Consequently, this translates to 1/2 of the entire population not participating in the countries economy. In a micro/ macro economic snapshot - it is virtually impossible for the country to rise into development when this is the reality.
Access to clean water & sanitation
Of Mozambique’s population, 70.2% live in rural areas. Water supply and sanitation coverage levels in Mozambique remain among absolute the lowest in sub-Saharan Africa. According to official state data, 71.8% of the rural population does not have access to safe water.
72% of foreign aid for water access is allocated to urban areas and improving its infrastructure. This leaves a devastatingly ignored rural population which is already among the most vulnerable in the world.
These people living in the rural areas are fundamentally trapped in poverty— and water access is the only logical first step to address it.
Our Regional Focus
The region of Water Undergrounds projects is primarily focused on Massinga District, Inhambane Province, Mozambique.
Massinga is one of the more populous Districts in Mozambique. 87% of the population of Massinga live in areas that would entirely rely on the availability of water wells in the community. Of that number, only 33% have adequate access to a clean water point. Only 9% of houses in rural Massinga District have improved sanitation.
Women & Education
Of the women in the district over 5 years of age, 62% never attended school and only 10% have completed primary school education.
Only 38% of girls continue school past the 5th grade, dropping out around 13-14 years of age.
52.9 % of women are first married before their 18th birthday; and the Adolescent Fertility Rate (births from women ages 15-17) in Massinga was 18% in 2015.
Continuing access to education is the most vital ingredient to combat this issue.
Our immediate goal is 100% access to clean water and sanitation for the District of Massinga.
Every school will have water
There are a total of 63 schools in the District of Massinga. In 2014, only 18 of those 63 schools had access to clean water. Schools are the focal point of density for all communities.
*We operate in the most rural and vulnerable areas.

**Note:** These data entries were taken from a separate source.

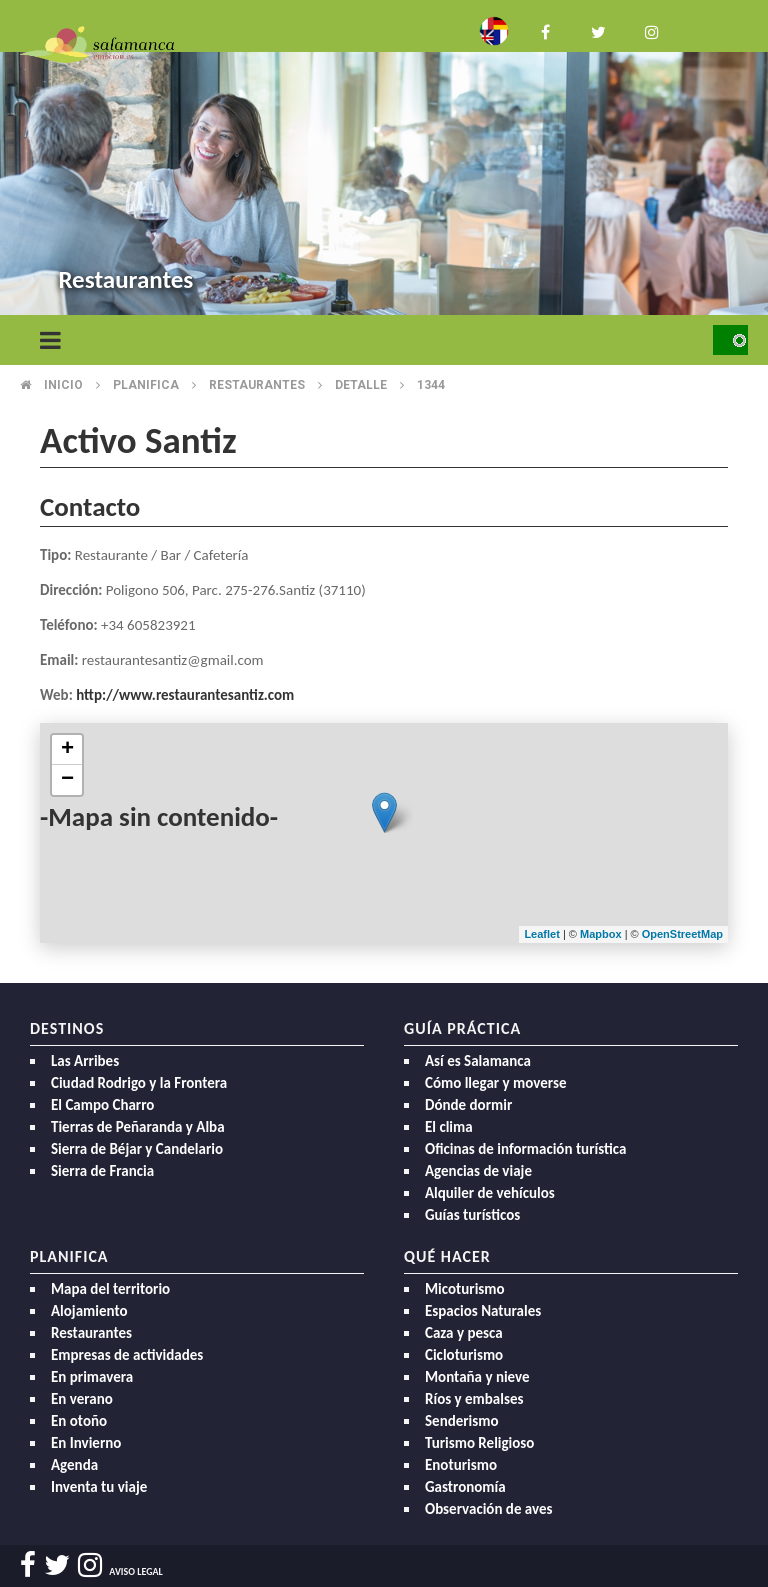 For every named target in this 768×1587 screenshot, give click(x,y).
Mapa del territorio (110, 1289)
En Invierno (86, 1443)
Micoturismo (465, 1289)
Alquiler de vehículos (490, 1193)
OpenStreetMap (682, 934)
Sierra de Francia (102, 1171)
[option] (384, 160)
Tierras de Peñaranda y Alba (138, 1127)
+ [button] (67, 750)
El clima (449, 1127)
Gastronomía (465, 1487)
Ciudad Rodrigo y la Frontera (139, 1083)
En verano (82, 1399)
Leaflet (541, 934)
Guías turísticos (472, 1215)
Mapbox (602, 934)
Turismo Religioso (479, 1443)
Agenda (74, 1465)
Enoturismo (461, 1465)
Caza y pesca (464, 1333)
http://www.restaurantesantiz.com (185, 695)
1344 (431, 385)
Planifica (146, 385)
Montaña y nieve (477, 1377)
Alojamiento (89, 1311)
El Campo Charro (102, 1105)
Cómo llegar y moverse (495, 1083)
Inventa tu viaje (99, 1487)
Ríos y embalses (474, 1399)
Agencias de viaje (478, 1171)
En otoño (79, 1421)
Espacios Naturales (483, 1311)
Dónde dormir (468, 1105)
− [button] (67, 780)
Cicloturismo (464, 1355)
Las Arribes (85, 1061)
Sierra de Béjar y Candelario (137, 1149)
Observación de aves (489, 1509)
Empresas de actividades (127, 1355)
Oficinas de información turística (525, 1149)
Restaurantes (257, 385)
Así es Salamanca (478, 1061)
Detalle (361, 385)
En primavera (92, 1377)
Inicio (63, 385)
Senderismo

Those communities located closer to the main village will be left to the responsibility of the District Government in an attempt to hold them accountable as well.
Decision to consolidate the regional focus of our projects is to have a consolidated impact and an ability to measure our impact, especially in our first years of operations, with relative consistency of cultural and geographic variables.

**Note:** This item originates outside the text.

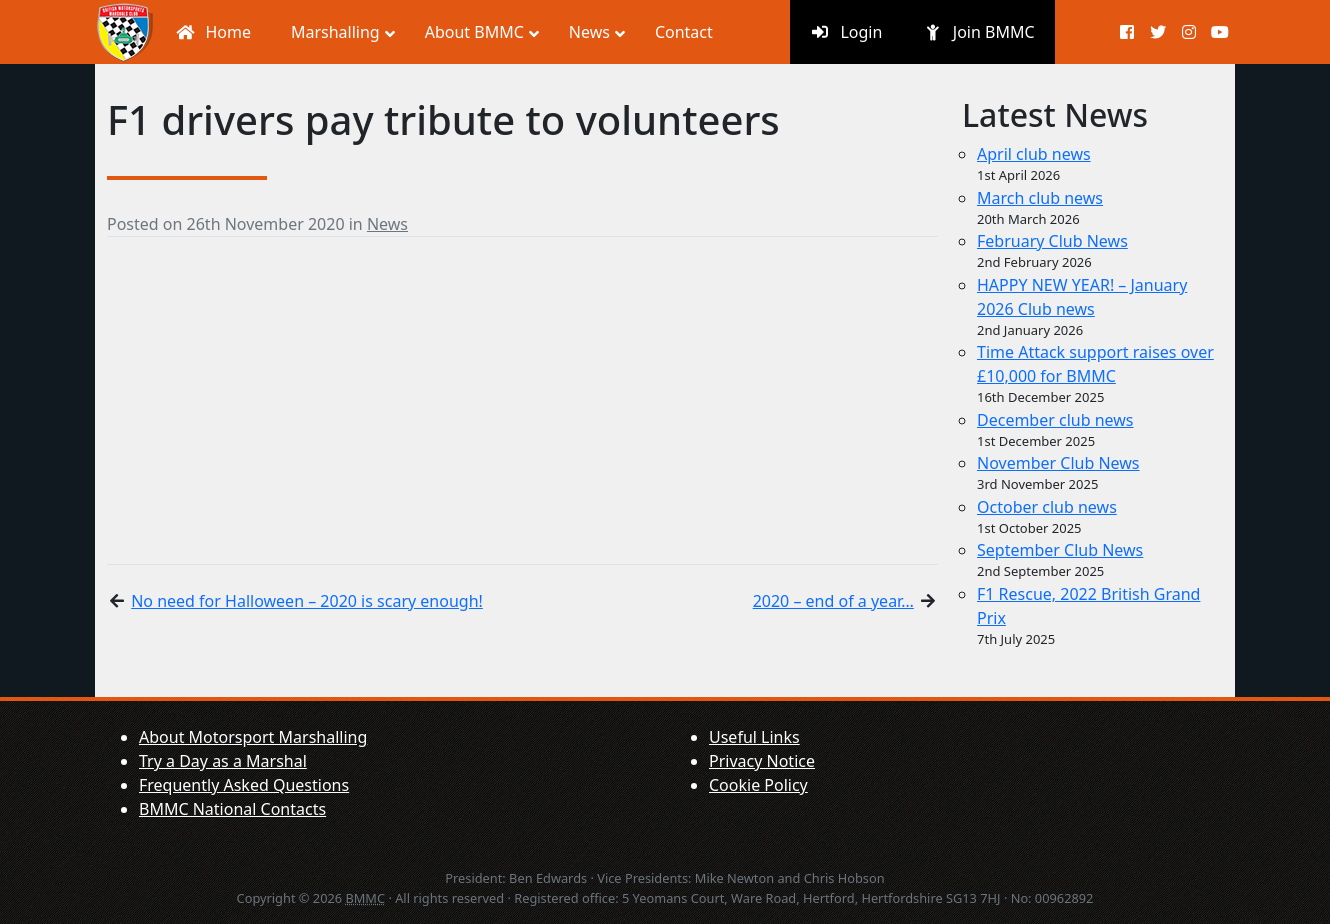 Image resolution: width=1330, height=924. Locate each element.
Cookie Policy (758, 785)
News (387, 224)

UN Sustainable Development Goals
This Strategy will help fulfill the vision and contribute to global efforts to meet the water and sanitation UN Sustainable Development Goals.
Why we chose Mozambique
Mozambique is one of the poorest countries in the world, however politically, it is one of the more stable nations on the African continent, which is one of the reasons this country was chosen to launch first Water Underground projects. 70% of the population of Mozambique live in the rural areas, with little to no opportunity for economic development due to lack of access to clean water.
The founder, Justin Arana, had traveled to Mozambique in 2008, and was confronted head on by the water crisis and the subsequent poverty trap that people (especially women) were living in. He soon formed a strong bond with Silvestre Uquieo, a local Mozambican (formally Minister for Agriculture in Inhambane Province) who shared his passion for wanting to change the tackle the global water crisis.
Given the fact that Silvestre had trusted ties within the Massing District Government - wherein red tape could be eliminated and no corruption was possible, they agreed that this was the perfect location to launch first projects.
Justin and Silvestre continued to work for other NGOs in the water sector while they developed their model. Together, after spending many years formulating a model of sustainability and empowerment to help communities in rural Mozambique lift themselves out of poverty, in 2014, Water Underground was established.